Open Studio, a not-for-profit centre for contemporary printmaking practice, provides affordable access to printmaking facilities, programs and services for artists from across Canada and abroad, as well as exhibitions, education programs and print sales. Celebrating the 27th anniversary of the event this year, 100 Prints is Open Studio's most important fundraising activity, and helps to support this artist-run centre's vital artistic programming.

The event features 100 original prints donated by nationally and internationally recognized Canadian artists, and because only 100 tickets are sold, each ticket holder is guaranteed to take home an original fine art print. Tickets are drawn in random order on the evening of the event; as each ticket is drawn, excited guests have one minute to choose a print.

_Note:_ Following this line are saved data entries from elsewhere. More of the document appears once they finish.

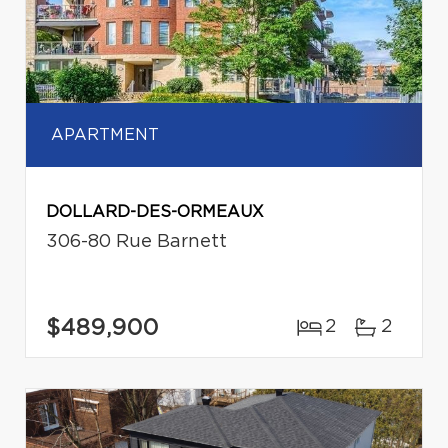
APARTMENT
DOLLARD-DES-ORMEAUX
306-80 Rue Barnett
$489,900
2
2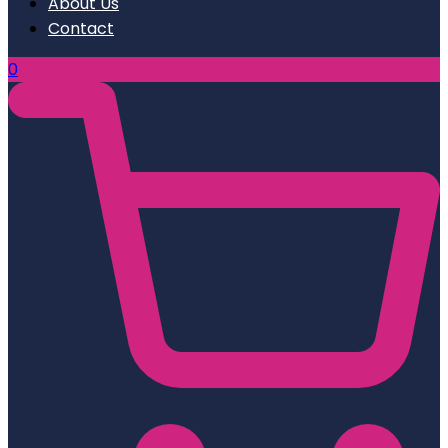
About Us
Contact
0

This year's 100 Prints is shaping up to be one of the best 100 Prints yet. The festive night also includes fabulous prizes, a raffle, delicious hors d'oeuvres, open bar and a silent auction of framed prints specially created by Open Studio artists for this fundraising event.

Tickets are now available — the $375 ticket price includes admission for two and a guarantee that you will take home an original piece of artwork with a minimum value of $375 — many of are worth much more. As tickets to the event are limited to 100, they will sell out fast, and are already going quickly. General admission tickets are also available for $50. For full details and event ticket information, visit the 100 Prints microsite.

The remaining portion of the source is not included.